On 14 September 2024, the Board of TI Fluid Systems (LSE:TIFS) announced that it had received and rejected a preliminary, non-binding all-cash proposal from ABC Technologies Inc. (TSX:ABCT), a company majority-owned by investment funds managed by Apollo Management IX, L.P. The proposal sought to acquire TI Fluid Systems at a price of 176 pence per share. This followed an earlier proposal by ABC Technologies at 165 pence per share, which had also been rejected.
ABC Technologies, undeterred by the initial rejection, submitted subsequent offers. These included an offer at 188 pence per share and a later proposal at 195 pence per share. Both of these offers were also rejected by the Board of TI Fluid Systems. However, after limited access to the company’s management, ABC Technologies submitted its fifth and most recent all-cash proposal on 10 October 2024. This proposal offered 200 pence per share and included several conditions, such as the successful completion of due diligence and the finalization of transaction documentation.
The latest proposal from ABC Technologies represents a significant premium over TI Fluid Systems' recent share prices. It offers a 51.9% premium to the 90-day volume-weighted average price of 131.7 pence, a 53.4% premium over the 130.4 pence closing price on 21 August 2024, and a 37.2% premium over the closing price of 145.8 pence on 13 September 2024, the last business day before the official offer period began.
Despite these substantial premiums, TI Fluid Systems remains confident in its current strategic direction. However, after careful consideration and consultation with its financial and legal advisors, the Board of TI Fluid Systems has indicated that if ABC Technologies makes a firm offer under the same financial terms as the most recent proposal, it would be inclined to recommend the offer to its shareholders.
To allow ABC Technologies to complete its due diligence, finalize financing, and negotiate the necessary transaction documentation, the Board of TI Fluid Systems, along with the UK Panel on Takeovers and Mergers, has granted an extension to the "Put Up or Shut Up" deadline. This rule, part of the UK Takeover Code, requires ABC Technologies to formally announce whether it intends to make a firm offer or to withdraw its interest.
ABC Technologies now has until 5:00 p.m. (London time) on November 8, 2024, to either announce its firm intention to make an offer or declare that it does not intend to pursue the acquisition. If no firm offer is made by that time, ABC Technologies will be bound by Rule 2.8 of the Code, meaning it would not be able to make another offer for TI Fluid Systems for a certain period unless specific conditions are met.
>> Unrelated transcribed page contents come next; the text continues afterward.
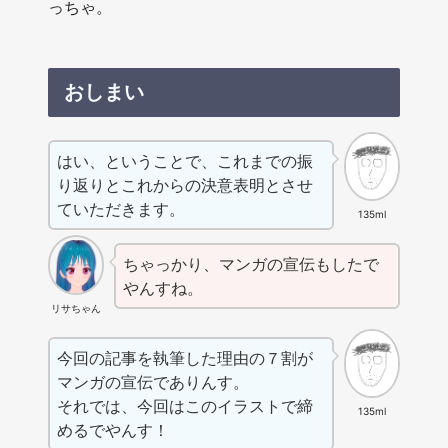
っちゃ。
おしまい
はい、ということで、これまでの振
り返りとこれからの決意表明とさせ
ていただきます。
135ml
ちゃっかり、マンガの宣伝もしたで
やんすね。
リサちゃん
今回の記事を執筆した理由の７割が
マンガの宣伝でありんす。
それでは、今回はこのイラストで締
135ml
めるでやんす！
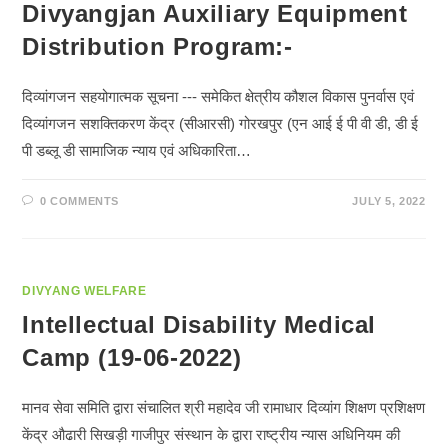
Divyangjan Auxiliary Equipment
Distribution Program:-
दिव्यांगजन सहयोगात्मक सूचना --- समेकित क्षेत्रीय कौशल विकास पुनर्वास एवं
दिव्यांगजन सशक्तिकरण केंद्र (सीआरसी) गोरखपुर (एन आई ई पी वी डी, डी ई
पी डब्लू डी सामाजिक न्याय एवं अधिकारिता…
0 COMMENTS
JULY 5, 2022
DIVYANG WELFARE
Intellectual Disability Medical
Camp (19-06-2022)
मानव सेवा समिति द्वारा संचालित श्री महादेव जी रामाधार दिव्यांग शिक्षण प्रशिक्षण
केंद्र औढारी सिखड़ी गाजीपुर संस्थान के द्वारा राष्ट्रीय न्यास अधिनियम की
The deadline can be extended further if the Board of TI Fluid Systems, with the consent of the Takeover Panel, agrees to do so.
At this point, there is no certainty that a firm offer will be made by ABC Technologies. TI Fluid Systems has assured the market that further announcements will be made as necessary.
ABC Technologies has reserved several rights under Rule 2.5(a) of the Code. These include the right to vary the form of the offer’s consideration, to lower the offer under certain conditions, and to adjust the offer if TI Fluid Systems announces or pays any dividends before the deal is completed.